Looming right behind Gonzales vs. Oregon is a potentially far-reaching abortion case, Ayotte vs. Planned Parenthood of Northern New England, with oral arguments scheduled for Nov. 30. It will be the first abortion case to go before the court in five years.
The New Hampshire statute at issue in Ayotte requires minors to get parental consent before obtaining abortions. Because the law does not contain an exception for when a young woman’s health is endangered, federal district and appeals courts ruled that it violated previous Supreme Court rulings.
It was a surprise, then, when the Supreme Court took the case.
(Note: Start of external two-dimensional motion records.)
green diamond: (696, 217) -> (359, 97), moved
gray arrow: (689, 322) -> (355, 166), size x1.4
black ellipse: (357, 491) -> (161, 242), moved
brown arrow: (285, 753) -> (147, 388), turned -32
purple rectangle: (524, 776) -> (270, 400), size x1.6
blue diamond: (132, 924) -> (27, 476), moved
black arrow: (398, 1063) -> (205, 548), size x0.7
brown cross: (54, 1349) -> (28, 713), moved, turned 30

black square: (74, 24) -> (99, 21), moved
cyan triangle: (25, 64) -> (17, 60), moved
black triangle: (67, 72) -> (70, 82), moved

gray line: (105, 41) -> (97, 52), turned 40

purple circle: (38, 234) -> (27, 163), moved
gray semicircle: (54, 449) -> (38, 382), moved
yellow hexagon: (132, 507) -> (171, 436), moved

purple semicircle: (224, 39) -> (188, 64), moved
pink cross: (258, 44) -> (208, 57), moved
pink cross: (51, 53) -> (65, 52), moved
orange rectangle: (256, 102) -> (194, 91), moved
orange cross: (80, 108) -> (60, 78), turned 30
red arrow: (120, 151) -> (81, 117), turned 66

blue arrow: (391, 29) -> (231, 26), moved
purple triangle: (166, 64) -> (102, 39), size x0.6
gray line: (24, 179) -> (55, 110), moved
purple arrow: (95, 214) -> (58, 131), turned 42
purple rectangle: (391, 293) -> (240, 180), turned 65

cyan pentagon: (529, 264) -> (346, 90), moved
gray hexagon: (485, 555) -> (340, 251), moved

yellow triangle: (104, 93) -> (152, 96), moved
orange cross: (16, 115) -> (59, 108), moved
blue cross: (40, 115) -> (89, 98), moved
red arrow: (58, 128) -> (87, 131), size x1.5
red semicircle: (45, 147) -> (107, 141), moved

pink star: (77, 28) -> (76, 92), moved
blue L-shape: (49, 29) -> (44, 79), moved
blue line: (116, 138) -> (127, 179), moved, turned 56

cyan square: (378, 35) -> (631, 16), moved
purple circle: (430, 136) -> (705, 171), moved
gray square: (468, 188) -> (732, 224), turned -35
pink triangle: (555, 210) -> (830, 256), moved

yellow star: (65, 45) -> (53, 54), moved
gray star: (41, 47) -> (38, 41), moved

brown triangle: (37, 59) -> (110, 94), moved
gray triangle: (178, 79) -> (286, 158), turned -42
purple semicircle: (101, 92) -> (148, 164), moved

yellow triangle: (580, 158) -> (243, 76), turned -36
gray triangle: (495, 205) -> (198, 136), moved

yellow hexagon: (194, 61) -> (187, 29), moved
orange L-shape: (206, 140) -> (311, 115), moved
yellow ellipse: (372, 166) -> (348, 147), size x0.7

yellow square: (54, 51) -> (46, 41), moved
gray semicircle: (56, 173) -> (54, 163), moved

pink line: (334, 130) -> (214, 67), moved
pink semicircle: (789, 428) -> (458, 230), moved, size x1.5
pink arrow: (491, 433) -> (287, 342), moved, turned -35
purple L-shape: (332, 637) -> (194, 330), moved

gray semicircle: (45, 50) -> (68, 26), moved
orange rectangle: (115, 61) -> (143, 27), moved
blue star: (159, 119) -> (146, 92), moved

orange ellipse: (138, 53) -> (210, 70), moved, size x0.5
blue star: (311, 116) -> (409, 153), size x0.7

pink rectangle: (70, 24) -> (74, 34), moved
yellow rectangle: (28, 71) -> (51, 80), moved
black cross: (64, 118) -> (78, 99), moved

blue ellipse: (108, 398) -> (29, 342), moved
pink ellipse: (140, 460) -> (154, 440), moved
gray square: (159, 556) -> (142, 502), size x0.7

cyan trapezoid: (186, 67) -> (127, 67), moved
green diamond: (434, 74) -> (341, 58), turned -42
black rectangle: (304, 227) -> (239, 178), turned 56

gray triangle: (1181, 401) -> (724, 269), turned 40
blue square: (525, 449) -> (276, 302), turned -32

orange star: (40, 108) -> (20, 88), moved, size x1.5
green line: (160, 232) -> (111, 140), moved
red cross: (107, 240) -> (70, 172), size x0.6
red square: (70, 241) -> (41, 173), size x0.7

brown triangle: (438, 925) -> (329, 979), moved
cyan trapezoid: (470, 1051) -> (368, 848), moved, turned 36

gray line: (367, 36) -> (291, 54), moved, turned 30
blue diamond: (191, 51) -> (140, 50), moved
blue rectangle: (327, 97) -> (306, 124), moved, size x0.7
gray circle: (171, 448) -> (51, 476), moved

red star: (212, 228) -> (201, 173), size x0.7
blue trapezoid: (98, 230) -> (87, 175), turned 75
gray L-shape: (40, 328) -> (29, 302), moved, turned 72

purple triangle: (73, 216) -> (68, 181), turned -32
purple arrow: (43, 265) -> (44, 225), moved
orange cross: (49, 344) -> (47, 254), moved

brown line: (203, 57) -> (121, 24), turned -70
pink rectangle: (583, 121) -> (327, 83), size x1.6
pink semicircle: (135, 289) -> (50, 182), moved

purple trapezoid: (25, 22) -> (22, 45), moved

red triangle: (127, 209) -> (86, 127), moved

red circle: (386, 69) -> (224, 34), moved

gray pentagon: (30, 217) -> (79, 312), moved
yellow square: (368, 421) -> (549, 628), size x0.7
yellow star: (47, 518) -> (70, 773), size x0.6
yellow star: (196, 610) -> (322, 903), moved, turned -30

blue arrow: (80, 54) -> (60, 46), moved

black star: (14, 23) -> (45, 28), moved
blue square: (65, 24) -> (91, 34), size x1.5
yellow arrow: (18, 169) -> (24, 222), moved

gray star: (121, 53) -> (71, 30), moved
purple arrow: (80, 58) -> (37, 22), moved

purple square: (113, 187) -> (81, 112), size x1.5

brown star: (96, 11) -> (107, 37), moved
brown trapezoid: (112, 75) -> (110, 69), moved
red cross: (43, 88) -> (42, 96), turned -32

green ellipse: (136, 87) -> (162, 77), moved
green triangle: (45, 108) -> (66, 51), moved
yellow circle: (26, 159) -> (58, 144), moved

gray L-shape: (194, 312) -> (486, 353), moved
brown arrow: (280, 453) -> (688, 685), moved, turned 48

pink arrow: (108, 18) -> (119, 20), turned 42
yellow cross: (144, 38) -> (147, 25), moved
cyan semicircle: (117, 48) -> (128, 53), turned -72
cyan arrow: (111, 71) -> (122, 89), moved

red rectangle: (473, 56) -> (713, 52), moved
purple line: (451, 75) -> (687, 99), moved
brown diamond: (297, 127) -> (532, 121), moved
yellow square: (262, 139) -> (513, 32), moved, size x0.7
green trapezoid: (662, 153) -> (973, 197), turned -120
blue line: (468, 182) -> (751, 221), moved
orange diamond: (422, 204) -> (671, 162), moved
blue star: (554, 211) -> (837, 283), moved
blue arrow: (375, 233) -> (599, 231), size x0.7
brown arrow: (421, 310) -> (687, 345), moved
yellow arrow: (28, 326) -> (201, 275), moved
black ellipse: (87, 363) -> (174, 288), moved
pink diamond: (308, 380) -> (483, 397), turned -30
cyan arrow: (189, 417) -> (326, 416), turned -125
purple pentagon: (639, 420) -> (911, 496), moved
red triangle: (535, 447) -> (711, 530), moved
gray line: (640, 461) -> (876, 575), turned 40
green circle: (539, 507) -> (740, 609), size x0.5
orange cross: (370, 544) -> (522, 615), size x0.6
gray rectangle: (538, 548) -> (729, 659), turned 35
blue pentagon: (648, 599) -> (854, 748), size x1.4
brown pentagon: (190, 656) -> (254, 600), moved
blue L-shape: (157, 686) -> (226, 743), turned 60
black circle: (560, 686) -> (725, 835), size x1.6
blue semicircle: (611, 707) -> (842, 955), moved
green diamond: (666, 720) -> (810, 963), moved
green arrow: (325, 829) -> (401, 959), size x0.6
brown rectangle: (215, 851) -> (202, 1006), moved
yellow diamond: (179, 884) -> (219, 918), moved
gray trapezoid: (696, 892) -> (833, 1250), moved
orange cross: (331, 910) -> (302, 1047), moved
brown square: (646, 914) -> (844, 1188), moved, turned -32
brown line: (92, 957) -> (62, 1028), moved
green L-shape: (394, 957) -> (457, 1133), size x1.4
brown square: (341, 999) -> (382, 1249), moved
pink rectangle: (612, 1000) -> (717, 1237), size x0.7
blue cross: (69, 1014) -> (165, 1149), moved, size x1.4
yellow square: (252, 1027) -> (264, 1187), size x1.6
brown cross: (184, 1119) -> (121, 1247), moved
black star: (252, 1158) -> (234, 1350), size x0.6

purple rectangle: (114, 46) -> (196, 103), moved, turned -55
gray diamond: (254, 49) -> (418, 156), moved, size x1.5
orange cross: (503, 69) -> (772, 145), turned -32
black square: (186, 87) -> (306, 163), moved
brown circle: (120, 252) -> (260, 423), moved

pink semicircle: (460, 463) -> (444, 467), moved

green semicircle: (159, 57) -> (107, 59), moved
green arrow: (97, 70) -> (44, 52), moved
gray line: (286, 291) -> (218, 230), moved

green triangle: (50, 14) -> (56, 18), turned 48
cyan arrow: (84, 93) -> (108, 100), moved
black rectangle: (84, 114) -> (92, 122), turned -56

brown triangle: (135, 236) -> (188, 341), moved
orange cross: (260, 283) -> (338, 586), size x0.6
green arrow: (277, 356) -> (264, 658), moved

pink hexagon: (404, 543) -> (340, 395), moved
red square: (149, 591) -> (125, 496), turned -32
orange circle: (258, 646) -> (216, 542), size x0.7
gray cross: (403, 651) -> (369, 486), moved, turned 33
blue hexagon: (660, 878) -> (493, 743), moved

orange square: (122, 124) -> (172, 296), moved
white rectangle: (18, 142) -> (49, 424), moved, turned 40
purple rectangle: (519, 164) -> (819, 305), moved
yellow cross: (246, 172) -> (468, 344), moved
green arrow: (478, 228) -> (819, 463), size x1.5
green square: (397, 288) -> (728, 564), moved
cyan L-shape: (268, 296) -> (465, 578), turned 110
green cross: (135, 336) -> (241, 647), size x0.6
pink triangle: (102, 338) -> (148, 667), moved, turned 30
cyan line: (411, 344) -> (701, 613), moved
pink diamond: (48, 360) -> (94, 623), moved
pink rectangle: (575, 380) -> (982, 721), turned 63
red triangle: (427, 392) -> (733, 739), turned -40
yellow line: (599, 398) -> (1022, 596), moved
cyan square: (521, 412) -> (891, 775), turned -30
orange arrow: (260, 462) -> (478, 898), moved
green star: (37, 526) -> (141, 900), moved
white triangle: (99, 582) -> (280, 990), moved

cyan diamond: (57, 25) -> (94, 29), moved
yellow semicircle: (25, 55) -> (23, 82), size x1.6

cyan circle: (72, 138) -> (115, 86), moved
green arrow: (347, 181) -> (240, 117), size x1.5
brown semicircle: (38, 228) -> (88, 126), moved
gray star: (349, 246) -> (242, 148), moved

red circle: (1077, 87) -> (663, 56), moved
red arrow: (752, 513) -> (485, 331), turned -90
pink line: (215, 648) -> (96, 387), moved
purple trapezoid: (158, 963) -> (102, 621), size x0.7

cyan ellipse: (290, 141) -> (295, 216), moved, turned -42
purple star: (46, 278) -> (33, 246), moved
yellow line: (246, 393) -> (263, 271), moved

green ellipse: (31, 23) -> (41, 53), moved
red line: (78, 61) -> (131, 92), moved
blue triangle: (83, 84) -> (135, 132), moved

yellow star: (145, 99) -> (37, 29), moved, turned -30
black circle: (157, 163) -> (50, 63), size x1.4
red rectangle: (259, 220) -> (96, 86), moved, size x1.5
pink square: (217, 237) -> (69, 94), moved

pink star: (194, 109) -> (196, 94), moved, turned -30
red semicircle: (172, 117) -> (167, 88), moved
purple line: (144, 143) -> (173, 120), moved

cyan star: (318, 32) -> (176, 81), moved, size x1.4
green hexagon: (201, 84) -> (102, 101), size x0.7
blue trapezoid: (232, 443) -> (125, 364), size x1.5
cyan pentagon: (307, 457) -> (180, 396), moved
The state of New Hampshire, and the Bush administration, argued that standards used to uphold abortion rights in previous rulings are too generous to women and should be curtailed.
Roberts and his colleagues may also choose to revisit the issue of the late-term procedure that opponents call partial-birth abortion. In 2000, with O’Connor casting the crucial vote in a 5-4 decision, the court struck down a state law banning such procedures. The Bush administration has asked the court to reconsider its findings in a new case over the constitutionality of a federal ban.
Abortion-rights advocates fear the court’s conservative justices, wary of the uproar they would cause by overturning Roe vs. Wade, have embarked on a stealthy campaign to erode abortion rights.
“The strategy is to eviscerate Roe vs. Wade so it is nothing but a hollow shell, yet nobody’s overruled it,” Rodgers contends.
George Washington University law professor Jeffrey Rosen is more sanguine. “On abortion, the court has precisely expressed the preference of most Americans for access to early- term abortions, and restrictions on late-term abortions,” he said.
A gay-rights issue will come before the court this term, though tangentially as a First Amendment case: Rumsfeld vs. Forum for Academic and Institutional Rights, to be argued on Dec. 6.
At issue is a law school’s right to bar recruiters from firms or institutions that discriminate, such as the U.S. military. Congress has passed measures ordering law schools to allow military recruiters on campus, despite the Pentagon’s policy banning gays in uniform.
The Supreme Court ruled in 2000 that private groups such as the Boy Scouts have a First Amendment right to disassociate themselves from homosexuals. Employing that reasoning, a federal appeals court ruled last year that law schools have a similar right to disassociate themselves from institutions that discriminate.
The court will also consider several notable campaign finance, voting and redistricting matters as well as cases dealing with sexual harassment, rights of the disabled and death penalty issues, and it may take one or more cases challenging anti-terrorism measures.
“The new chief justice will have his work cut out,” said Sen. Arlen Specter, R-Pa., chairman of the Senate Judiciary Committee.